Mapping protein-protein interactions (PPIs) is essential to understand biological function. High-throughput tandem affinity purification followed by mass spectrometry (AP-MS) has been used to identify PPIs on a large scale in Escherichia coli ^1–3, but this method is unable to distinguish direct interactions when several proteins are purified together. Various high-throughput biochemical approaches have been proposed to examine binary PPIs, including the yeast two-hybrid (Y2H) method which has been successively applied in several eukaryotes ^{4, 5}, prokaryotes ⁶ and viruses ⁷. Here we explored the global architecture of the binary interactome in the gram-negative bacterium E. coli by carrying out proteome-scale, high-throughput Y2H screening.
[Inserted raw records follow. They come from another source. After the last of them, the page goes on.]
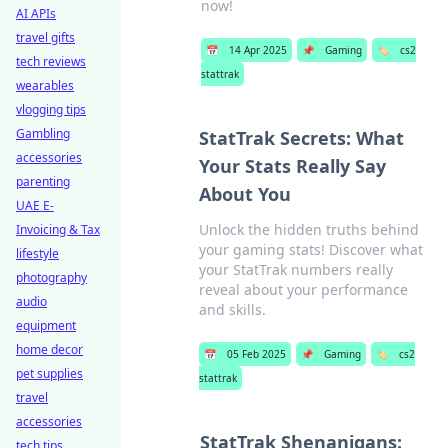
now!
AI APIs
travel gifts
📅
14 Apr 2025
📌
Gaming
🏷️
cs2
tech reviews
stattrak
wearables
vlogging tips
Gambling
StatTrak Secrets: What
accessories
Your Stats Really Say
parenting
About You
UAE E-
Unlock the hidden truths behind
Invoicing & Tax
your gaming stats! Discover what
lifestyle
your StatTrak numbers really
photography
reveal about your performance
audio
and skills.
equipment
home decor
📅
05 Feb 2025
📌
Gaming
🏷️
cs2
pet supplies
stattrak
travel
accessories
StatTrak Shenanigans:
tech tips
We detected network associations for 1,269 E. coli proteins and more than half of the interactions are new. Furthermore, we derived a comprehensive interactome of E. coli by integrating literature curated binary PPIs with Y2H interactions obtained from this study, and analyzed the network structure and function of this E. coli interactome.

RESULTS

Testing the Y2H system for E. coli proteins

We constructed Y2H libraries by transferring 3,971 Gateway-compatible E. coli entry clones⁸ into three different Y2H vectors (pGADT7g, pGBGT7g and pGBKCatg) (Fig. 1a, Supplementary Fig. 1a). After the removal of auto-activating baits⁹, our libraries contained 3,305 baits (in pGBGT7g as DNA binding domain fusions) and 3,606 preys (in pGADT7g as activation domain fusions) (Fig. 1a). To evaluate the efficacy of the Y2H for E. coli proteins, we first benchmarked our system with a reference set of likely (that is, positive) and unlikely (that is, random) PPIs. The positive reference set (PRS) was compiled from manually curated databases^{10, 11}. Approximately 1,941 binary PPIs have been documented for E. coli, most of which have been reported as purified dimers or binary complexes in AP-MS studies. Previous studies have shown that interactions supported by multiple publications are more reliable than those supported by a single publication¹², so we selected 303 PPIs that had been described in multiple publications or were characterized by two independent methods.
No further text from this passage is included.